Created Apr 25, 2026openspec/changes/add-polyfill-connector-system/design-notes/claude-code-codex-connectors.mdView on GitHub →

Status: implemented 2026-04-19. Both ingests currently in flight against real data. Motivation: capture the user's coding-agent session history as first-class, query-able personal data. These are the richest source of "what have I been working on" for an engineer, and they already live on-disk in a parseable form.

What each source looks like

Claude Code (`~/.claude/projects/<encoded-path>/*.jsonl`)

One jsonl per session, named by session UUID.
Directory is projects/ with one subdir per cwd (the slashes are replaced with dashes).
Lines have type ∈ {user, assistant, attachment, file-history-snapshot, permission-mode, last-prompt} and UUIDs with parentUuid for threading.
Session metadata (cwd, gitBranch, version, userType, entrypoint) is discovered from any line that carries it.
User's install had 2.2 GB across 46 project directories at the time of implementation.

Codex (`~/.codex/sessions/YYYY/MM/DD/rollout-*.jsonl`)

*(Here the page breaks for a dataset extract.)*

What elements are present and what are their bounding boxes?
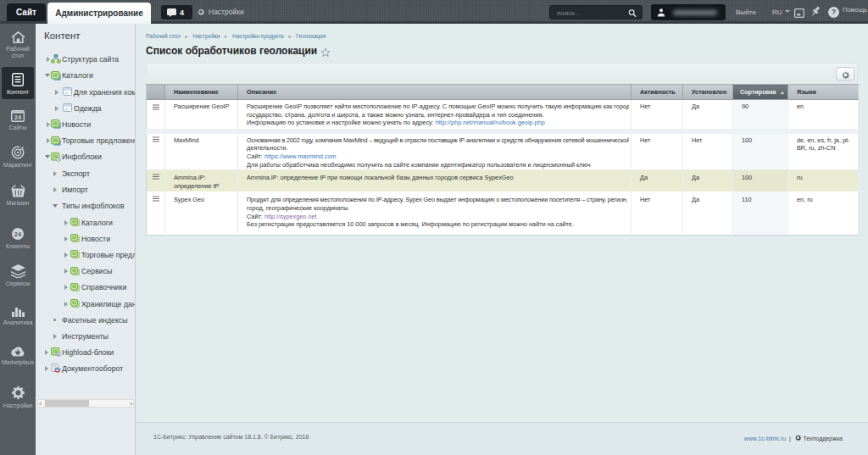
svg-text:24: 24 (14, 114, 22, 121)
svg-text:24: 24 (14, 230, 22, 238)
svg-text:G: G (57, 352, 60, 357)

One jsonl per session, named rollout-<iso-timestamp>-<uuid>.jsonl, organized by date.
First line is {type: "session_meta", payload: {id, cwd, originator, cli_version, model_provider, git: {commit_hash, branch, repository_url}, ...}}.
Remaining lines are {type: "response_item", payload: {type, ...}} where inner type is one of message | function_call | function_call_output | reasoning.
Reasoning items have encrypted_content (opaque); we record their existence via session stats but skip the payload.
User's install had 751 MB across 191 rollouts.

Schema decisions

Three streams each, following Claude Code's shape for consistency where possible:

Claude Code: sessions, messages, attachments. Codex: sessions, messages, function_calls.

Why not unify under one stream set? Because the semantics diverge:

Claude Code's attachments stream covers permission-mode changes, file-history snapshots, hook outputs. Codex doesn't have these as first-class items — the equivalent is tool calls, which are clearer as their own stream with paired arguments/output.
Codex's function_calls stream pairs function_call with function_call_output by call_id, producing one row per tool invocation. That's a better query surface than a flat attachment log.
If we ever want a cross-tool normalized view, it belongs in a downstream transformation, not in the connector schema. Keep platform-native.

Content cap: 5 KB

Originally 20 KB. Dropped because:

Long tool outputs dominated raw jsonl byte counts, but most are either redundant diffs or large command output that isn't useful at rest.
5 KB preserves every prompt I looked at in test data with room to spare.
Halves DB size projections (~500 MB – 1.5 GB for Claude Code).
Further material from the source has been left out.